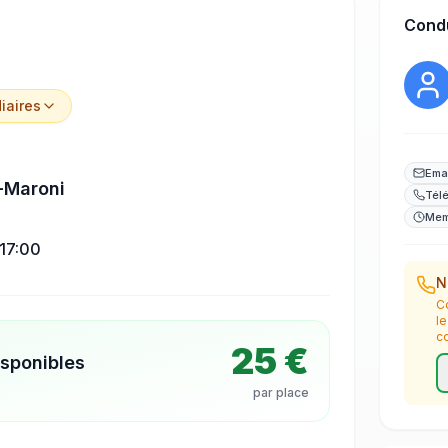
Cond
iaire
s
Ema
-Maroni
Tél
Mem
17:00
N
C
l
c
25 €
isponibles
par place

■ ■ ■

Repeat the data above word for word, without pictures.

Cond
iaire
s
Ema
-Maroni
Tél
Mem
17:00
N
C
l
c
25 €
isponibles
par place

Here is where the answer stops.